[Dataset entries]
▼
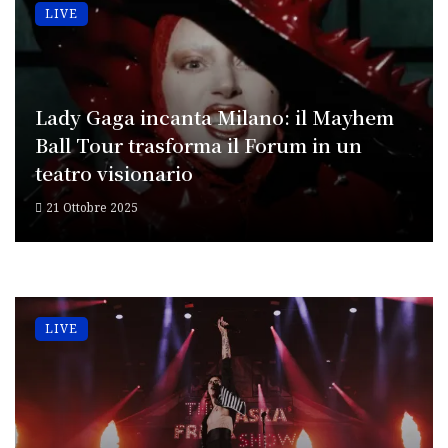
LIVE
Lady Gaga incanta Milano: il Mayhem
Ball Tour trasforma il Forum in un
teatro visionario
21 Ottobre 2025
LIVE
▲
_Work instruction_
Line by line, write out the data above exactly, without the pictures.

_Response box_
LIVE
Lady Gaga incanta Milano: il Mayhem
Ball Tour trasforma il Forum in un
teatro visionario
21 Ottobre 2025
LIVE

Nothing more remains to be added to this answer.